The joint probability density function of $V$ can be evaluated by its CDF with the relation:

$$ F_{V_1,V_2}(v_1,v_2) = Pr(U_1<v_1/\beta, \: U_2<v_2/\beta, \: \beta > 0) + Pr(U_1>v_1/\beta, \: U_2>v_2/\beta, \: \beta < 0)\\ f_{V_1,V_2}(v_1,v_2) = \frac{\partial F_{V_1,V_2}(v_1,v_2)}{\partial v_1 \partial v_2}\\ f_{V_1,V_2}(v_1,v_2) = \int_{-\infty}^\infty \frac{f_\beta(\beta)}{\beta^2} f_{U_1} \left( \frac{v_1}{\beta} \right) f_{U_2} \left( \frac{v_2}{\beta} \right) \, d\beta $$

Then, I have a random vector $X$ defined as

$$ X = \left[ \begin{matrix} X_1 \\ X_2 \end{matrix} \right] = V + W = \left[ \begin{matrix} V_1 + W_1 \\ V_2 + W_2 \end{matrix} \right] $$ with known marginals $f_{W_1}(w_1)$ and $f_{W_2}(w_2)$.

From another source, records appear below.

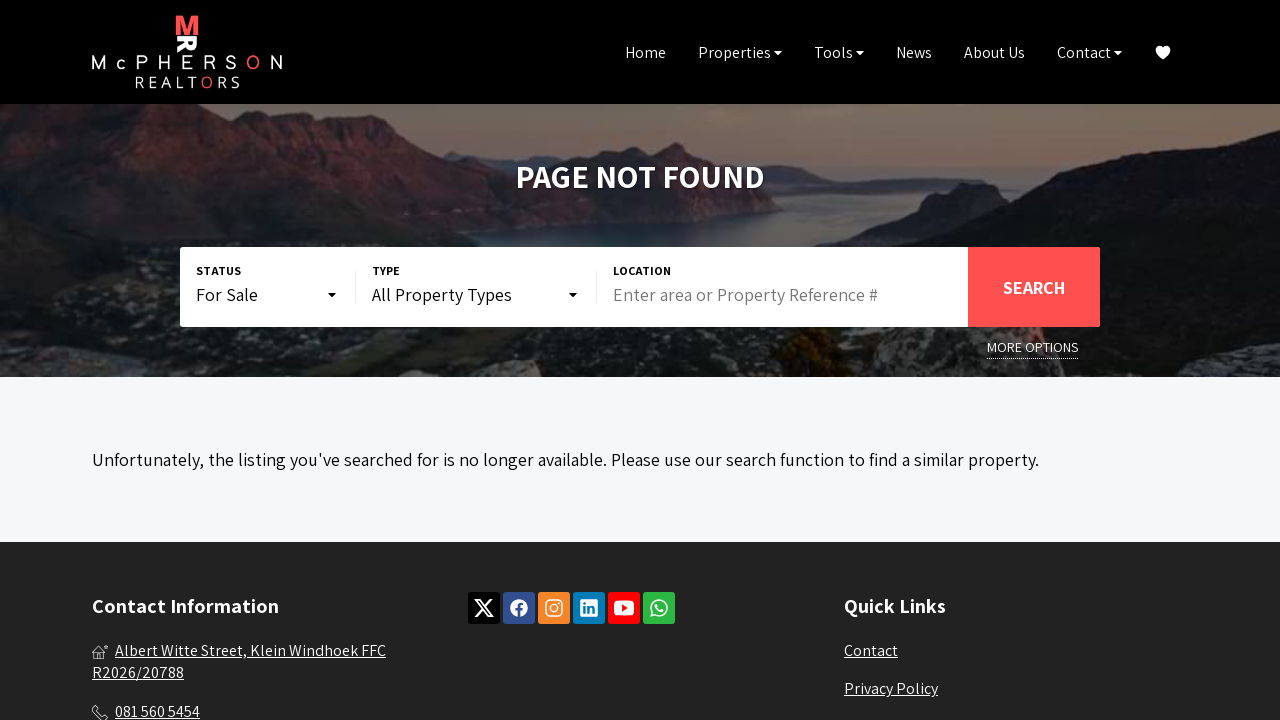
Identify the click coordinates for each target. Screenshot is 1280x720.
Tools (839, 52)
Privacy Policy (891, 688)
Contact (1089, 52)
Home (645, 52)
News (914, 52)
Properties (740, 52)
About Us (994, 52)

How can I evaluate the joint probability density function of the vector $X$?

I have tried to use the same CDF approach adopted above, obtaining the following expression

$$ f_{X_1,X_2}(x_1,x_2) = \int_{-\infty}^{\infty}f_{W_1}(\tau)f_{V_1}(x_1-\tau) \, d\tau \int_{-\infty}^{\infty}f_{W_2}(\nu)f_{V_2}(x_2-\nu) \, d\nu $$

But I think that it is true only if $V_1$ and $V_2$ are independent. And then, if they share the same $\beta$ r.v. on its structure, they are dependent variables. Am I right?

Edit: $U_1$, $U_2$, $\beta$, $W_1$ and $W_2$ are independent random variables.